Perlahan, saya kemudian mulai bisa mendapatkan uang dari menulis. Saya mendapatkan honor rutin dari menulis. Bahkan, saya kemudian mendapatkan uang royalti dari beberapa buku yang saya tulis. Uang yang saya dapatkan itu kemudian saya belikan perabot dan keperluan rumah, seperti televisi ataupun mesin cuci.

Pembuktian yang bersifat materil itulah yang kemudian membuat orangtua saya mulai mendukung apa yang saya lakukan.

Nah, saya pikir, sampeyan juga bisa mengikuti pola ini. mencoba membuktikan pada orangtua sampeyan bahwa passion yang anda geluti adalah passion yang memang bisa menghasilkan secara materil.

Jangan bicara soal prestasi, pencapaian, kebanggaan, dan lain sebagainya. Buktikan saja dulu bahwa sampeyan bisa menghasilkan uang dari passion sampeyan. Itu yang paling penting. Sebab, bukannya matre, tapi bagaimanapun, orangtua memang masih suka memandang kesuksesan sebagai materi, dan itu harus sampeyan hormati. Sebab, orangtua menguliahkan sampeyan juga dengan uang, bukan cuma dengan passion.

Cobalah bikin usaha. Apapun itu. Yang penting, dalam setiap usaha itu, libatkan unsur IT, sekecil apapun itu.

Kelak, ketika sudah mulai menghasilkan, katakan pada orangtua sampeyan bahwa itu adalah salah satu bukti bahwa sampeyan punya pertanda sukses dengan dunia IT yang sangat sampeyan sukai itu.

Dengan hal ini, saya yakin, pandangan orangtua sampeyan tentang kesuksesan akan sedikit berubah, dan perlahan akan mulai bisa menerima passion sampeyan dan tidak akan memaksa sampeyan untuk berkarir di dunia rumah makan.

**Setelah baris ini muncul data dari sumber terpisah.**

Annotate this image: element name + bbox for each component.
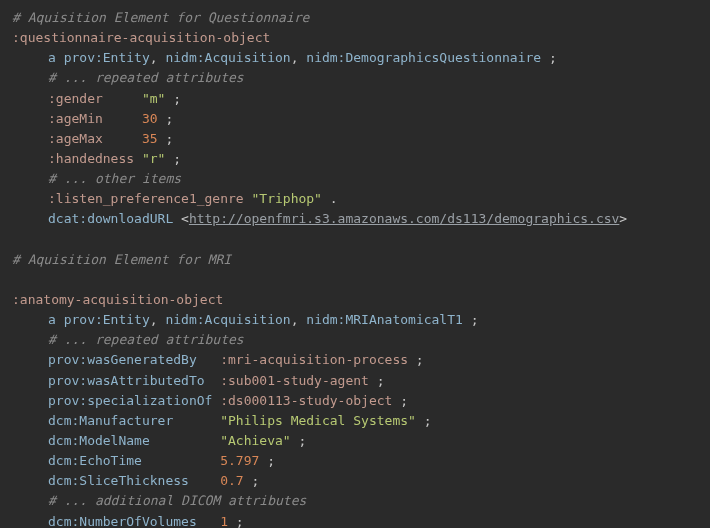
comment-repeated-attrs-2: # ... repeated attributes [12,330,698,350]
attr-wasAttributedTo: prov:wasAttributedTo :sub001-study-agent… [12,371,698,391]
comment-questionnaire-header: # Aquisition Element for Questionnaire [12,8,698,28]
comment-additional-dicom: # ... additional DICOM attributes [12,491,698,511]
blank-2 [12,270,698,290]
attr-wasGeneratedBy: prov:wasGeneratedBy :mri-acquisition-pro… [12,350,698,370]
comment-other-items: # ... other items [12,169,698,189]
attr-ModelName: dcm:ModelName "Achieva" ; [12,431,698,451]
attr-listen-pref: :listen_preference1_genre "Triphop" . [12,189,698,209]
attr-SliceThickness: dcm:SliceThickness 0.7 ; [12,471,698,491]
comment-mri-header: # Aquisition Element for MRI [12,250,698,270]
attr-ageMin: :ageMin 30 ; [12,109,698,129]
questionnaire-subject: :questionnaire-acquisition-object [12,28,698,48]
attr-Manufacturer: dcm:Manufacturer "Philips Medical System… [12,411,698,431]
attr-q-downloadURL: dcat:downloadURL <http://openfmri.s3.ama… [12,209,698,229]
blank-1 [12,230,698,250]
attr-specializationOf: prov:specializationOf :ds000113-study-ob… [12,391,698,411]
attr-NumberOfVolumes: dcm:NumberOfVolumes 1 ; [12,512,698,528]
questionnaire-types: a prov:Entity, nidm:Acquisition, nidm:De… [12,48,698,68]
attr-handedness: :handedness "r" ; [12,149,698,169]
mri-subject: :anatomy-acquisition-object [12,290,698,310]
mri-types: a prov:Entity, nidm:Acquisition, nidm:MR… [12,310,698,330]
attr-gender: :gender "m" ; [12,89,698,109]
attr-EchoTime: dcm:EchoTime 5.797 ; [12,451,698,471]
attr-ageMax: :ageMax 35 ; [12,129,698,149]
comment-repeated-attrs-1: # ... repeated attributes [12,68,698,88]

Ingat, dulu Jokowi sangat-sangat-sangat ingin anaknya meneruskan bisnis mebelnya yang sudah ia bangun sejak lama. Tapi nyatanya, anak-anaknya memilih untuk berkarir di dunianya masing-masing. Gibran memilih menjadi pengusaha kuliner, Kaesang memilih menjadi youtuber, sosial media influencer, dan berbisnis clothing, sementara Kahiyang mendalami ilmu bisnis dan manajemen. Pada akhirnya, ketiganya sukses dengan dunianya masing-masing, dan Jokowi pun kemudian menerimanya.

Yah, semoga saran dari saya ini bisa sedikit membantu. Kalaupun ndilalah tidak membantu, ya sudah, memang begitulah semestinya curhat Mojok: Hanya memberi nasihat, tapi tidak memberi solusi.